◆ WORK REQUEST ◆
Your answer must be an exact copy of the records below, with every picture left out.

┌──

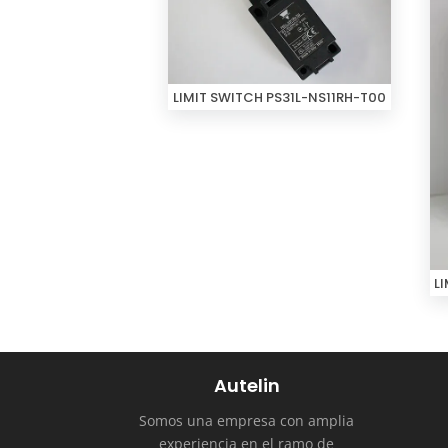
LIMIT SWITCH PS31L-NS11RH-T00
L
Autelin
Somos una empresa con amplia
experiencia en el ramo de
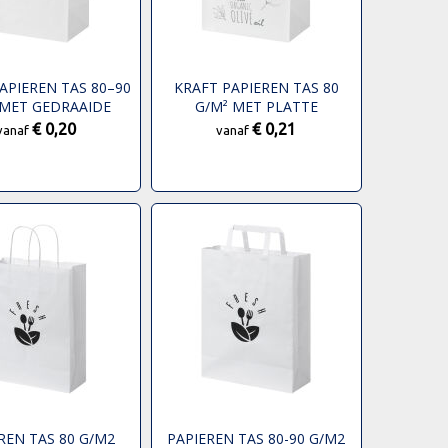
APIEREN TAS 80–90
KRAFT PAPIEREN TAS 80
 MET GEDRAAIDE
G/M² MET PLATTE
TEN – 25 X 15 X 32
HANDVATTEN – 25 X 15 X 32
€ 0,20
€ 0,21
vanaf
vanaf
CM
CM
REN TAS 80 G/M2
PAPIEREN TAS 80-90 G/M2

└──

◆ TASK RESPONSE ◆
LIMIT SWITCH PS31L-NS11RH-T00
L
Autelin
Somos una empresa con amplia
experiencia en el ramo de
APIEREN TAS 80–90
KRAFT PAPIEREN TAS 80
 MET GEDRAAIDE
G/M² MET PLATTE
TEN – 25 X 15 X 32
HANDVATTEN – 25 X 15 X 32
€ 0,20
€ 0,21
vanaf
vanaf
CM
CM
REN TAS 80 G/M2
PAPIEREN TAS 80-90 G/M2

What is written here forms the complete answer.